▶ ENTRIES PROVIDED:
┏━━

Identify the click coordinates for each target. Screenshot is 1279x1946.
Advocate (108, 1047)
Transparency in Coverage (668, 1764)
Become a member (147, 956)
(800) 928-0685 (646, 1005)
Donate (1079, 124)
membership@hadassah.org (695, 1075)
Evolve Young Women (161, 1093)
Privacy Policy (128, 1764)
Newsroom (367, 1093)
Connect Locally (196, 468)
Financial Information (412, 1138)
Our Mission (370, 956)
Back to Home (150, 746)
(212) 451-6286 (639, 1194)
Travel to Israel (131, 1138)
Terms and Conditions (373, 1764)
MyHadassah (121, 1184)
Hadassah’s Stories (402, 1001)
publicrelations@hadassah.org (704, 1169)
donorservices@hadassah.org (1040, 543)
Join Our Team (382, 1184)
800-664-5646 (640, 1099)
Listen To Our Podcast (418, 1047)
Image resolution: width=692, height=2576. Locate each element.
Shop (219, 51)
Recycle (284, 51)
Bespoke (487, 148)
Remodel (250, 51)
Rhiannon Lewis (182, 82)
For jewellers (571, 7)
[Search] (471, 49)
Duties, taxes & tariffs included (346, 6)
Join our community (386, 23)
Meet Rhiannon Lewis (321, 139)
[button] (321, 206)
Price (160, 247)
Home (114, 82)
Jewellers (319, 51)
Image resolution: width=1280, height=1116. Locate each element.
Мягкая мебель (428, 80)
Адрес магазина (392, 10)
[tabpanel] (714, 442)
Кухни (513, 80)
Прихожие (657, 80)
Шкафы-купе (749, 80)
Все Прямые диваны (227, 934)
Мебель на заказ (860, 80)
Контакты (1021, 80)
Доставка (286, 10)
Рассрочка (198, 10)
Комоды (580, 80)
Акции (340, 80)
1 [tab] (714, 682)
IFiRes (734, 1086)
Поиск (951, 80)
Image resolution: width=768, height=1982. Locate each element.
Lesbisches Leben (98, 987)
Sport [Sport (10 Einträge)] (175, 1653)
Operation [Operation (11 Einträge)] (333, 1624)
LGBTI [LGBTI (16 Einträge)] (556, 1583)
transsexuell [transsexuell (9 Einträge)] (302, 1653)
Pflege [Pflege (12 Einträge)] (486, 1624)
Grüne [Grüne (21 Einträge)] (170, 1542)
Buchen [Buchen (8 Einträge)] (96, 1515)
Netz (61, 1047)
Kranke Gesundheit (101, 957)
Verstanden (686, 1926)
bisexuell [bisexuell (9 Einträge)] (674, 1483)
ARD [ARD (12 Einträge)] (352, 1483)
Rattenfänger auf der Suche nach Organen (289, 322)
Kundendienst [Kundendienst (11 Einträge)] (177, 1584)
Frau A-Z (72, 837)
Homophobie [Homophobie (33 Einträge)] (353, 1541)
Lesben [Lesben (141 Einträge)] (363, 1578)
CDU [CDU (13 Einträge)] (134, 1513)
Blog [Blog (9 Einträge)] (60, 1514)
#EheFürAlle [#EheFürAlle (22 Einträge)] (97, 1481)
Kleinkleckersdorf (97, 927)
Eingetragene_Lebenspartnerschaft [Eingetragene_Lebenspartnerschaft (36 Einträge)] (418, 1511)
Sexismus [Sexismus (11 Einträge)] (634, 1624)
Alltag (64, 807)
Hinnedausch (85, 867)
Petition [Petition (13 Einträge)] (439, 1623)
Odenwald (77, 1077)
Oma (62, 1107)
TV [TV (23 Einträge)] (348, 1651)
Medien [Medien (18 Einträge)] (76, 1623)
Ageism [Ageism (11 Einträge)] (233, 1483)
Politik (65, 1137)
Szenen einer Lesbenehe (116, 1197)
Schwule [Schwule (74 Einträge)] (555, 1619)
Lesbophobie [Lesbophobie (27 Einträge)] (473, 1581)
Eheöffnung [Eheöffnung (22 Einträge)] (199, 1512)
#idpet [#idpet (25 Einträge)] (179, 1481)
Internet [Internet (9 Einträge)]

┗━━

▶ WORK TASK: Return all lines from the data that include the string "height".

▶ WORKED SOLUTION:
Image resolution: width=692, height=2576. Locate each element.
Image resolution: width=1280, height=1116. Locate each element.
Image resolution: width=768, height=1982. Locate each element.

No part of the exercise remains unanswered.